It’s Western Wednesday so pull up yer pantaloons and let out a few yippi yi ki yays!This week, a sneak peek of my 2011 Lance Howard release, The Killing Kind. First the blurb:
Jim Bartlett thought he could put his former life behind him and forge a new one as small Texas ranch owner, but he was wrong—dead wrong.
Because someone from his past has followed him and is systematically and permanently trying to destroy that new life piece by piece.

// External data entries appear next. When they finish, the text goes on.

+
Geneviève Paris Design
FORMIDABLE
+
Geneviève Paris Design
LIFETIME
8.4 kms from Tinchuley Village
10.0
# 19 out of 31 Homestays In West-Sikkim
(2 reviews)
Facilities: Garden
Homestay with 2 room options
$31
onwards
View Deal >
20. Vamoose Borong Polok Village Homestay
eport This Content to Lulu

And now with his friends and the woman he loves threatened by a man who knows no remorse and no boundaries, he finds himself in a desperate struggle not only to escape his past but hold onto his very life.
CHAPTER ONE:
When the man in the gray duster stepped into the general store, it seemed as if all light vanished within. Although morning sunlight blazed through the front window, flies and dust waltzing within its glowing shafts, the store interior appeared to darken. It was as if darkness gathered about the man.

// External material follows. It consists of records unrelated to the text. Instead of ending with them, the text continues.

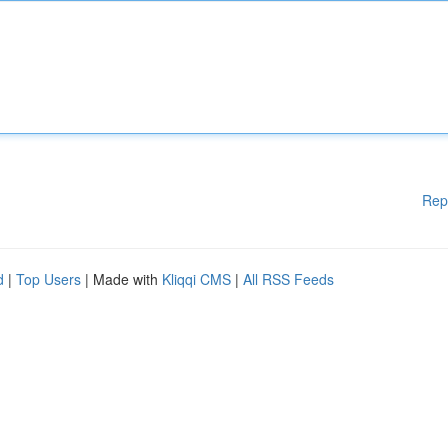
Rep
d
|
Top Users
| Made with
Kliqqi CMS
|
All RSS Feeds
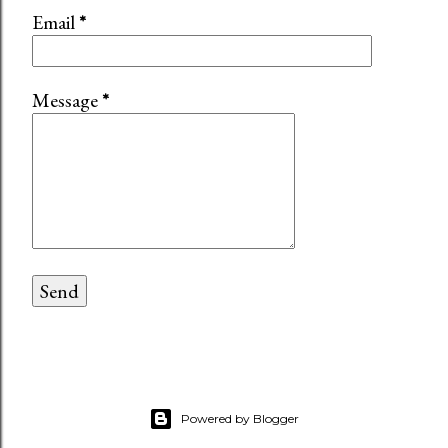
Email
*
Message
*
Powered by Blogger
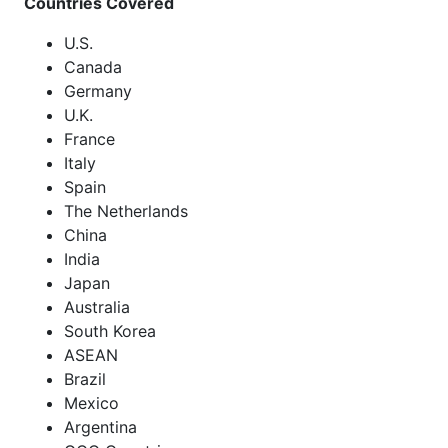
Countries Covered
U.S.
Canada
Germany
U.K.
France
Italy
Spain
The Netherlands
China
India
Japan
Australia
South Korea
ASEAN
Brazil
Mexico
Argentina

He wore a battered hat, which had a chip missing on its brim and was pulled low to shadow the features of its wearer. Two years back, many a man in Colorado Territory would have testified as to how the man blackened a room just by his entry, but that was now the stuff of tall tales in cheap magazines that sold a legend that never was. Or, at least, was not yet ended.
The bell above the door chimed at his entrance. That was strangely ironic, he thought, because its cheerful ring foretold death. He was one for irony, and this mission, this task for which he had strived over the past two years, was as ironic an undertaking as any could get. The Dead bringing death.

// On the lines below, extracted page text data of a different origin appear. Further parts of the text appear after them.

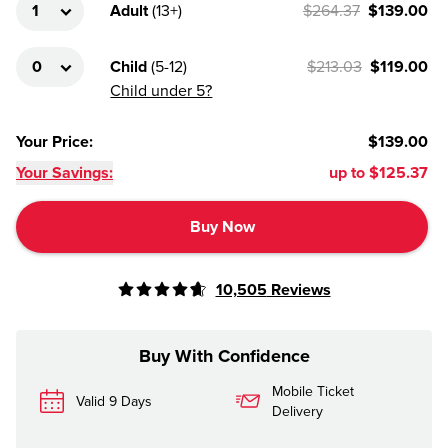
Adult
(
13+
)
$264.37
$139.00
Child
(
5-12
)
$213.03
$119.00
Child under 5?
Your Price
:
$139.00
Your Savings:
up to
$125.37
Buy Now
10,505
Reviews
Buy With Confidence
Mobile Ticket
Valid 9 Days
Delivery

Folks in Colorado made mistakes in their perceptions of outlaws, much the way those pulp writers did. They claimed them ignorant, the product of bad upbringings or loose brains.
But he was no such man. He was intelligent, crafty, and his parents, up until the time he put them in their graves, had seen fit to raise him properly. Bless them. It made plans easier to think through, and men easier to control, to frighten. Stupid men gave no thought to the game, to the satisfaction of drawing blood in a thin steady stream, instead of splattering it everywhere, though he had been accused of his share of splattering, and rightly so.
Yet, still, while he was a damn sight smarter than the average owlhoot and considerably deadlier, no one here in the Texas Panhandle knew him, no one in Wendell, except for two men who would never be expecting him. The notion brought a whispered laugh to his lips.
With his rearing, he had no excuse for the man he had become, other than he had just been born defective, corrupt; that suited him right fine. He needed no excuses for his actions. Never had, and never would. He was what he was. A mean-spirited bastard.
After closing the door behind him, the bell chiming again, he stepped deeper into the general store, the fall of his boots hollow, akin to thunder.
Two women, old, gray-hair pulled high and tight beneath little round hats, turned their gazes toward him. Their wrinkled faces pinched at the sight of him as if, backlit by the light from the window, he was some sort of demon who’d simply materialized within the store. Their faded gingham dresses hung like rags on their bony frames, and they gave him an up and down appraisal that brought disgust and a measure of fear to their red-seamed eyes. Blue-veined hands with skin like onion paper tightened on handbags and he might have chuckled had the irritation of finding them in the store not been prickling his hide. He had watched the entryway long enough, had judged the store empty, save for the man he had come to see. The two old women presented a problem, but fortunately one for which he had a solution. The same solution that solved all his ills: death.
They started to scuttle along a row of stacked canned goods and his head lifted slightly, signaling them to a stop without a word. One of them let out a small sound, like that of a mouse ground beneath a bootheel. It pleased him.
His gray eyes swept over the small place, scanning its aisles of shelves stocked with colored bottles of various elixirs and canned goods, sacks of oats and flour piled high on the floor, barrels standing near a low counter flanking the right wall.
“Where is he?” the man asked, his gaze shifting to the counter. “Where’s Jess Henley?”
“W-who?” one of the women said, almost a chirp.
“Calls himself Billy Fredericks now…” he said, forgetting for a moment the stupid bastard had changed his name to prevent just what was about to happen.
“In…in the back,” the other old woman said, her voice worn, as frail as her appearance.
“He went to fetch us something…” the first one said, voice quivering.
“Your cooperation won’t save you…” he said.
He realized it wasn’t only his presence and the evil they might have felt emanating from him that brought about their nervousness. Something else was making them antsy. He surmised the storekeep had gone to fetch them liquor of some kind; that’s why they had likely snuck in here through the back and he hadn’t seen them enter. For some reason unknown to him, these ladies were hiding their vice. Everyone had their secrets, didn’t they? From the prissiest church goer to the orneriest outlaw. But they all had one thing in common: they rarely died with them. Secrets had a way of spilling out.
A sound from the back caught his attention. His head lifted a fraction and strands of brown straggly hair shown in the arc of sunlight that sliced through the store window. Momentarily, a small portion of his lower face was revealed and one of the old women let out a startled yelp.
“You damn well best shut it,” he said, cocking his head back to her. He couldn’t blame her for her reaction. She’d likely never seen a man with scars such as his. A dead man’s scars.
Coming from the back, clutching two bottles of amber liquor, the storekeep pulled up short. The bleat from the old woman had halted his entry and he peered at the stranger in the duster as if the Devil himself had stepped into his parlor.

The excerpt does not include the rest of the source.